§ **ACTION ITEM**:
Retype exactly what appears below from the line containing "ΑΣΦΑΛΕΙΑ ΦΟΡΤΗΓΟΥ" down to the line containing "Модульные кирпичные", keeping both end lines. Do not include pictures.

§ **Extracted page text data**:
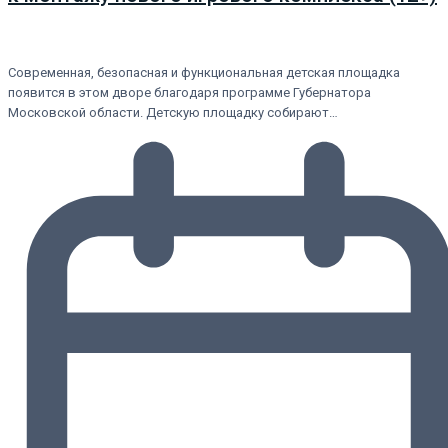
Современная, безопасная и функциональная детская площадка
появится в этом дворе благодаря программе Губернатора
Московской области. Детскую площадку собирают…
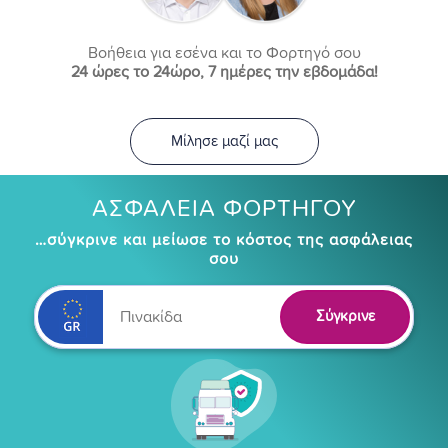
Βοήθεια για εσένα και το Φορτηγό σου
24 ώρες το 24ώρο, 7 ημέρες την εβδομάδα!
Μίλησε μαζί μας
ΑΣΦΑΛΕΙΑ ΦΟΡΤΗΓΟΥ
…σύγκρινε και μείωσε το κόστος της ασφάλειας
σου
Σύγκρινε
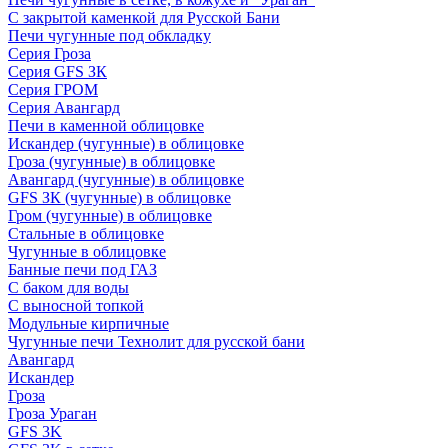
С закрытой каменкой для Русской Бани
Печи чугунные под обкладку
Серия Гроза
Серия GFS ЗК
Серия ГРОМ
Серия Авангард
Печи в каменной облицовке
Искандер (чугунные) в облицовке
Гроза (чугунные) в облицовке
Авангард (чугунные) в облицовке
GFS ЗК (чугунные) в облицовке
Гром (чугунные) в облицовке
Стальные в облицовке
Чугунные в облицовке
Банные печи под ГАЗ
С баком для воды
С выносной топкой
Модульные кирпичные
Чугунные печи Технолит для русской бани
Авангард
Искандер
Гроза
Гроза Ураган
GFS 3K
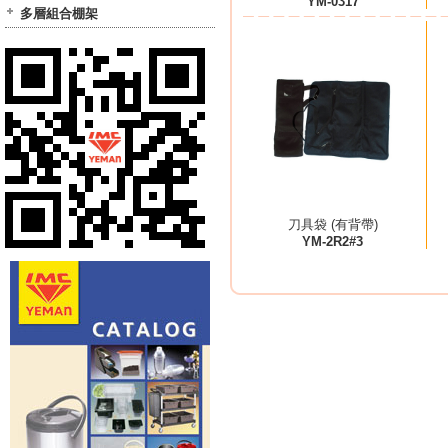
YM-0317
多層組合棚架
刀具袋 (有背帶)
YM-2R2#3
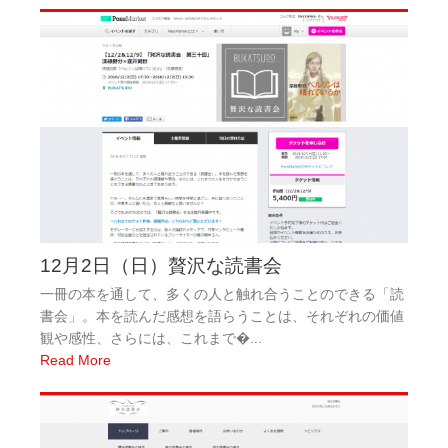
12月2日（日）贅沢な読書会
一冊の本を通して、多くの人と触れ合うことのできる「読
書会」。本を読んだ感想を語らうことは、それぞれの価値
観や感性、さらには、これまで�...
Read More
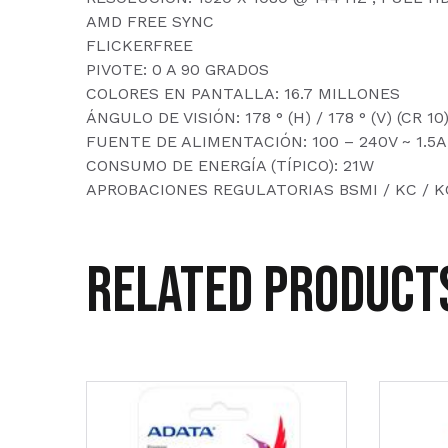
AMD FREE SYNC
FLICKERFREE
PIVOTE: 0 A 90 GRADOS
COLORES EN PANTALLA: 16.7 MILLONES
ÁNGULO DE VISIÓN: 178 ° (H) / 178 ° (V) (CR 10
FUENTE DE ALIMENTACIÓN: 100 – 240V ~ 1.5A,
CONSUMO DE ENERGÍA (TÍPICO): 21W
APROBACIONES REGULATORIAS BSMI / KC / KCC
Related product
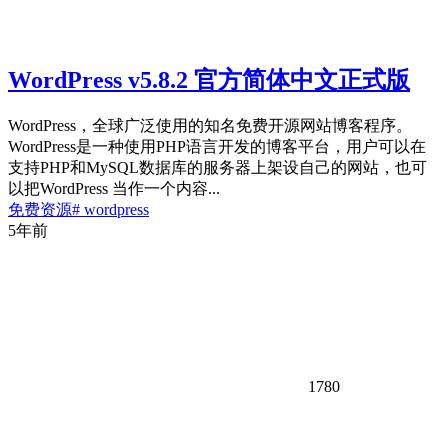
WordPress v5.8.2 官方简体中文正式版
WordPress，全球广泛使用的知名免费开源网站博客程序。
WordPress是一种使用PHP语言开发的博客平台，用户可以在
支持PHP和MySQL数据库的服务器上架设自己的网站，也可
以把WordPress 当作一个内容...
免费资源
# wordpress
5年前
1780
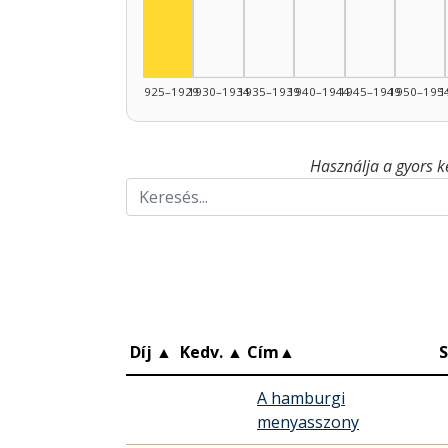
1925–1929
1930–1934
1935–1939
1940–1944
1945–1949
1950–195
1
Használja a gyors k
Díj
▲
Kedv.
▲
Cím
▲
S
A hamburgi
menyasszony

§ **RESULT BELOW**:
ΑΣΦΑΛΕΙΑ ΦΟΡΤΗΓΟΥ
…σύγκρινε και μείωσε το κόστος της ασφάλειας
σου
Σύγκρινε
С закрытой каменкой для Русской Бани
Печи чугунные под обкладку
Серия Гроза
Серия GFS ЗК
Серия ГРОМ
Серия Авангард
Печи в каменной облицовке
Искандер (чугунные) в облицовке
Гроза (чугунные) в облицовке
Авангард (чугунные) в облицовке
GFS ЗК (чугунные) в облицовке
Гром (чугунные) в облицовке
Стальные в облицовке
Чугунные в облицовке
Банные печи под ГАЗ
С баком для воды
С выносной топкой
Модульные кирпичные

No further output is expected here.